From the line containing "Γενειάδα - Μουστάκι" down to the line containing "Ανδρικό Styling" in the records below, reproduce every line exactly, ends included, and omit all others.

SOURCE RECORDS |

◆ ◆ ◆ ◆ ◆ ◆ ◆

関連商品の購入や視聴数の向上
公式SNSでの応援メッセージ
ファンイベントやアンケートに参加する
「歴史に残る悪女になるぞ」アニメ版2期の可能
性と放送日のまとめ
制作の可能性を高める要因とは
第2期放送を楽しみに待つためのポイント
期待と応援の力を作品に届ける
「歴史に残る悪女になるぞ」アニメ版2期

◆ ◆ ◆ ◆ ◆ ◆ ◆

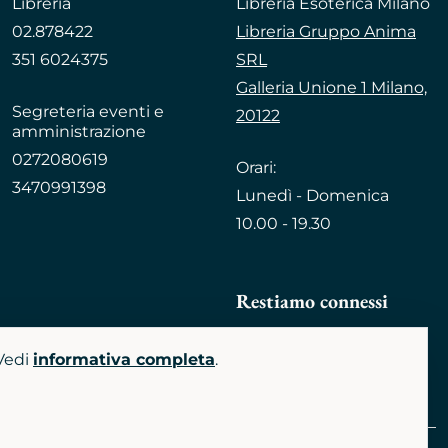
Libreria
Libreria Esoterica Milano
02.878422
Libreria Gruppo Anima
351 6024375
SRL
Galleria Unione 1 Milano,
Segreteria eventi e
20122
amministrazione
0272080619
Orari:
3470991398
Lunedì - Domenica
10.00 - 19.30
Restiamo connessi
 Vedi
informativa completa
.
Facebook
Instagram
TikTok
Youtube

◆ ◆ ◆ ◆ ◆ ◆ ◆

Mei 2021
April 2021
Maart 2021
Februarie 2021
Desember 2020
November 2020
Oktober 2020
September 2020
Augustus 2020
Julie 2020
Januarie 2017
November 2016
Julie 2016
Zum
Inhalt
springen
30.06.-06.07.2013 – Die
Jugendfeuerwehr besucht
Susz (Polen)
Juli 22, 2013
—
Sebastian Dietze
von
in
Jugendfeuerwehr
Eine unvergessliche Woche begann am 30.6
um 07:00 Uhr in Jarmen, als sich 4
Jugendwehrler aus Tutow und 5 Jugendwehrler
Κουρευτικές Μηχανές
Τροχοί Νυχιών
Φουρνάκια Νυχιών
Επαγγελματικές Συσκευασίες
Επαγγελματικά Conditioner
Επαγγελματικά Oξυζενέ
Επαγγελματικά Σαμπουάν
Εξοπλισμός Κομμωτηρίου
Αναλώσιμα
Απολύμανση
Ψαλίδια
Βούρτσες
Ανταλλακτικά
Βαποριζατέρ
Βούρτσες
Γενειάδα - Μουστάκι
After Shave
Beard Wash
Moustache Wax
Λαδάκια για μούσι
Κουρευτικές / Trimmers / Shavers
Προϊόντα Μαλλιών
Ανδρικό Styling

◆ ◆ ◆ ◆ ◆ ◆ ◆

ANSWER BOX |
Γενειάδα - Μουστάκι
After Shave
Beard Wash
Moustache Wax
Λαδάκια για μούσι
Κουρευτικές / Trimmers / Shavers
Προϊόντα Μαλλιών
Ανδρικό Styling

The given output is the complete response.